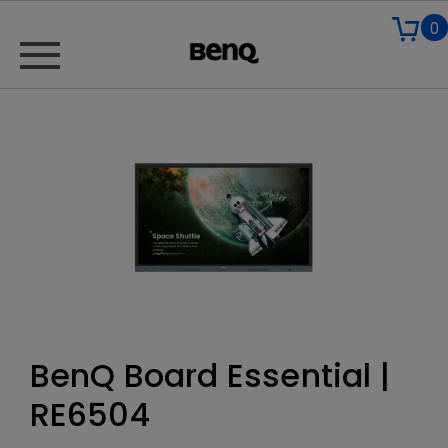
0
BenQ Board Essential |
RE6504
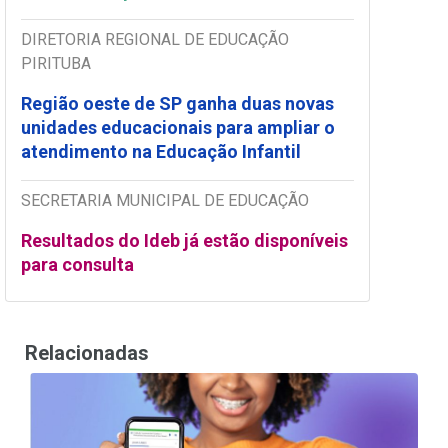
DIRETORIA REGIONAL DE EDUCAÇÃO
PIRITUBA
Região oeste de SP ganha duas novas
unidades educacionais para ampliar o
atendimento na Educação Infantil
SECRETARIA MUNICIPAL DE EDUCAÇÃO
Resultados do Ideb já estão disponíveis
para consulta
Relacionadas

—————

▶ **ACTIVITY**
Copy out all lines of the listing above that include "para".

▶ **EXERCISE ANSWER**
unidades educacionais para ampliar o
para consulta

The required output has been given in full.